Removing Your Password

If you configure an imp-enabled device to connect to your password-protected WiFi network but subsequently downgrade the security of the network by removing the password, the on-board imp will no longer connect to the network. To re-connect, the device must be reconfigured with a blank password.

This is by design. It is intended to prevent your device (and other devices on the network) being ‘captured’ by a rogue WiFi access point masquerading as your network router. It can do this by transmitting the same SSID as your network but at a higher signal strength, but without the password, which the assailant does not know.

Enterprise WiFi

Imps do not currently support enterprise-level WiFi authentication, 802.1x, which requires that you log in with a username and password as well as the customary SSID. An end-user will not be able to connect an imp-enabled device in such an environment at this time.

Workarounds

There are ways to use imps in enterprise environments, however. Many enterprises provide WPA2 Personal-based networks for guest access and to support other devices, such as network printers, which do not support WPA2 Enterprise. Check with your IT department.

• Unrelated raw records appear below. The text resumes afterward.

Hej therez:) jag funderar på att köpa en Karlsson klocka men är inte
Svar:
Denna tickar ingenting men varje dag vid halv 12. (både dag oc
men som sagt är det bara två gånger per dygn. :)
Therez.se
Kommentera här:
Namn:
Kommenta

Another option, primarily for device demonstrations and testing, is to use a cellular-connected WiFi hotspot unit. These use 3G or 4G cellular for Internet connectivity and share this connection via an ad hoc WPA2 Personal local WiFi network. Such units are widely available from carriers and also in unlocked form.

Captive Hotspots

Imps do not support networks which present an HTML form in which the user enters login details before network access is granted. Some consumer routers use this approach, but it is most commonly encountered with public hotspots and some guest networks in corporate environments.

Ethernet

Only the imp005 is capable of connecting via a wired Ethernet network. It supports 10Mbps and 100Mbps operation.

An imp005-based device may still need be configured by BlinkUp even if it is only going to connect via Ethernet. Some end-users may wish to provide a WiFi network as a backup, so you should consider providing the ability to enter these details as an option in your BlinkUp app. The imp005-based device will still require both a planID and an enrollment token in order to be authorized to access the Electric Imp impCloud™, and these can be passed using BlinkUp. However, it is also possible to set these values in application code using the imp API method imp.setenroltokens(). Care should be taken in this case to prevent these method being called every time the device is power-cycled or wakes from sleep.

Static Configurations and Proxy Servers

The imp005 also supports static network configurations and access through proxy servers. These can be accessed by toggling the ‘Use advanced settings’ switch in the Electric Imp mobile app. Selecting any of the available network modes will now present two extra pages in the setup sequence:

Both groups of settings are enabled by default, but can be disabled: for example, if you wish to apply proxy settings but not add static IP address information. The ‘Static IP’ section requires the entry of an IP address, netmask, gateway address and at the address of at least one DNS serve, all in quad numeric form, eg. 192.168.0.1. You will not be able to proceed until you have entered this information (or disabled the settings by toggling the ‘Assign static IP address switch). The ‘Proxy’ settings page requires a server address and a port number at minimum.

Firewalls

Imps only makes outbound connections, so firewall configuration is only required if the firewall stops outbound connections. This is rarely the case in consumer routers, but commonplace in corporate environments.

Imp communications make use of the following ports, which need to be open through a firewall:

Port TCP UDP Usage
31314 Initial device-server connection
993 Fallback device-server connection #1
443 Fallback device-server connection #2
80 Fetch device firmware

Imps will attempt to connect via TCP port 31314. If this fails, they will attempt to use TCP port 993, which is typically open by default for email traffic. Should both 31314 and 993 be closed, they will try 443. Imps do not use UDP.

Port 80 is used to request and transfer impOS™ updates. This port is typically open by default for HTTP/HTTPS communications.